To determine the abundance of OT-1 T-cells in tissue, DNA was liberated from liver tissue using proteinase K (Qiagen), and treated with RNAse before qPCR analysis. Real-time PCR reactions were run using a MyiQ system (BioRad). Each reaction used sense and anti-sense primers for the genomic β-actin sequence (5’ CCCATCTACGAGGGCTATGC; 5’ CTCTCAGCTGTGGTGGTGAA), and genomic primers for the OT-1 transgene (5’ GATTCTCAGTCCAACAGTTTGATGA; 5’ CTGTTCATAATTGGCCCGA). Each reaction used probe sequences and cycle parameters, as previously described (12). Data were analyzed using BioRad MyiQ 2.0 software.

Measurement of serum aminotransaminases

Blood was collected via cardiac puncture. The samples coagulated at room temperature for 2–3 hours, and were then centrifuged to collect serum. Serum ALT was measured by the Strong Health Clinical Laboratories, Rochester, NY. The resulting data was analyzed for significance using the student’s t-test.

Histology

Formalin-fixed paraffin-embedded liver sections were sectioned (5µm) and stained with H&E. Sections were subjected to heat-induced epitope retrieval using Dako TRS for 4 minutes at 123 °C at 18 psi.
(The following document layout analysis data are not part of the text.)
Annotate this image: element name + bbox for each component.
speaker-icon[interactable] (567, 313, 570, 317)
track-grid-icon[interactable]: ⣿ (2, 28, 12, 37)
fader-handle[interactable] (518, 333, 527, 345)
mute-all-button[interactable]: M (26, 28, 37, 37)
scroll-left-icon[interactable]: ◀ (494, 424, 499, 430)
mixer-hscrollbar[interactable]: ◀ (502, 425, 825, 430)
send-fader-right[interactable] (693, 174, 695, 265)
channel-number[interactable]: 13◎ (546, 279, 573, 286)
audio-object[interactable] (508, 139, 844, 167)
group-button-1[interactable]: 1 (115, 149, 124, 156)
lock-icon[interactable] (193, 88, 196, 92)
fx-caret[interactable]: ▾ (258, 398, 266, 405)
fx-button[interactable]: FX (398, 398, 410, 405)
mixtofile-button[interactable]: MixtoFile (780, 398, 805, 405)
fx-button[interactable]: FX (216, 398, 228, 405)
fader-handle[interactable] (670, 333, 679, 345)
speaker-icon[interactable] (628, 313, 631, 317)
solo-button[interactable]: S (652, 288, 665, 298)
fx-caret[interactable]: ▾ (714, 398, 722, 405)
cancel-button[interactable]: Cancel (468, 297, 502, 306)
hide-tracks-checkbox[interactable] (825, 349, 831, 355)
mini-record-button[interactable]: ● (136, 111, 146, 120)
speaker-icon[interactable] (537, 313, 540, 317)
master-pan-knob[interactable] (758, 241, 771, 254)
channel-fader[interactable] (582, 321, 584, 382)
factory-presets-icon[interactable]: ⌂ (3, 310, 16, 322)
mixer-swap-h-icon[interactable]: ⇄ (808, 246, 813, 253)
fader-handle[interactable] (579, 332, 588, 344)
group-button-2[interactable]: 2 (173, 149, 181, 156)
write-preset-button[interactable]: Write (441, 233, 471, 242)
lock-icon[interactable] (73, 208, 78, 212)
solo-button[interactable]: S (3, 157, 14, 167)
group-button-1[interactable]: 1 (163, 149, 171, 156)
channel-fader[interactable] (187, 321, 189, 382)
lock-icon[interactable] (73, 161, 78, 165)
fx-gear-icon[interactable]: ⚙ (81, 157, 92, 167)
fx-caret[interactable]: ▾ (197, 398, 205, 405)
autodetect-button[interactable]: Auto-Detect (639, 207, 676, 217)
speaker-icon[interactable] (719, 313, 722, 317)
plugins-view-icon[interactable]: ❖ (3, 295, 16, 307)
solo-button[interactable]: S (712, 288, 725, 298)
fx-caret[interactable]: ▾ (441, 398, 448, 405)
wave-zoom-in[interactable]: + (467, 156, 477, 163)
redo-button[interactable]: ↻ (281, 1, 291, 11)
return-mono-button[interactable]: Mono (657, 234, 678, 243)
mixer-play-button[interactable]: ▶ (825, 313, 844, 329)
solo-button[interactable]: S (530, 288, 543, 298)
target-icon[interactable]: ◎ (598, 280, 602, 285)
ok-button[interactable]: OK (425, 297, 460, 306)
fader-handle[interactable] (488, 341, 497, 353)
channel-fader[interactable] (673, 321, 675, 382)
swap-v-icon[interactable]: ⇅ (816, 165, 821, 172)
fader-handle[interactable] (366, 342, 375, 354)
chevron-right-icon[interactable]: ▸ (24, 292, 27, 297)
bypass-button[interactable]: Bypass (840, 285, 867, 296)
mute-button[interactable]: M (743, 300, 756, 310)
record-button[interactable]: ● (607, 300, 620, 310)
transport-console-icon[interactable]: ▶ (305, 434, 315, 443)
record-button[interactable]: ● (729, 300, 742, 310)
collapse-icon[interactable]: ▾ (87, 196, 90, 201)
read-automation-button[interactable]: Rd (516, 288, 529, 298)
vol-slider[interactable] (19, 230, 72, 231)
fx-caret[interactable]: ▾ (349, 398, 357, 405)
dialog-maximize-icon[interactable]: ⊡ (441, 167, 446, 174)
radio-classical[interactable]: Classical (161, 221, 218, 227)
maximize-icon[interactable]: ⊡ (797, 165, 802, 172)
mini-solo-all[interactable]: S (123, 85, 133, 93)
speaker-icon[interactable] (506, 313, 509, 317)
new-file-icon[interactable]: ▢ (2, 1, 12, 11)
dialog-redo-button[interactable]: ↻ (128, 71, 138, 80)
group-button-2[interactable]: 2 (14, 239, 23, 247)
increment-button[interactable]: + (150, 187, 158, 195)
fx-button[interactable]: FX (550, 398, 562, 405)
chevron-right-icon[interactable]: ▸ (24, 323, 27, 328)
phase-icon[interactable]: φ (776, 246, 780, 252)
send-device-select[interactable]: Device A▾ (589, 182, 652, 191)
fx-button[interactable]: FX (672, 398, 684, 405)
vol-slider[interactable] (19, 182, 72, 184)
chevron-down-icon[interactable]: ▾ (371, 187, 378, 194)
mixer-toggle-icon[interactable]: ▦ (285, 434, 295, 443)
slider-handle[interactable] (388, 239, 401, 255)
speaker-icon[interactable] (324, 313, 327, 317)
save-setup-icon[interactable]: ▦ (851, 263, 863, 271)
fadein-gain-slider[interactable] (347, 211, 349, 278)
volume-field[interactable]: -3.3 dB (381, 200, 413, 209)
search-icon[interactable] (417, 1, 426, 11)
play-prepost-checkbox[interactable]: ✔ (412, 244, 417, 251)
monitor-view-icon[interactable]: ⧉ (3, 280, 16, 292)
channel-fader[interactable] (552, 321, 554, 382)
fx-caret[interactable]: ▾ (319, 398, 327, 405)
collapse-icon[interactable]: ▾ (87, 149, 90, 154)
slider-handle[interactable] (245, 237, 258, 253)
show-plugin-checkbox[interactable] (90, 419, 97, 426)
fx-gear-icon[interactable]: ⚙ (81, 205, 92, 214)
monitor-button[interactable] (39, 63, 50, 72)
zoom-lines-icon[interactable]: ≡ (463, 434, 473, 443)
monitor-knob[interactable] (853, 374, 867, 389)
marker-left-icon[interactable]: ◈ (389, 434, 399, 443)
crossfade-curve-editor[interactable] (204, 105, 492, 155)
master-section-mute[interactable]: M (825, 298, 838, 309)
Primary Abs were polyclonal rabbit anti-CD3 (1:200, Dako A0452), rat anti-F4/80 (1:400, eBioscience E016242, clone BM8), monoclonal rabbit anti-active caspase 3 (1:250, Cell Signaling 9664L). Secondary Abs included biotinylated donkey anti-rat (Jackson) at 1:200 dilution to detect F4/80, biotinylated goat anti-rabbit (Vector) at 1:200 dilution to detect the anti-active caspase 3, followed by ABC-Elite (Vector). To detect the anti-CD3, an anti-rabbit polymer (Dako, Envision Plus) was used. To detect GFP, antigen retrieval with 5 minutes of protease K digestion was followed by 1:1000 dilution of Abcam polyclonal rabbit Ab (AB6556-25). DAB+ (Dako) was used as the chromogenic substrate in all of the immunohistochemical assays. Hepatitis was evaluated by an experienced liver pathologist, who scored “blind” the H&E-stained sections using a 4-point semi-quantitative scale (0–3+) based on the prevalence and size of the inflammatory foci.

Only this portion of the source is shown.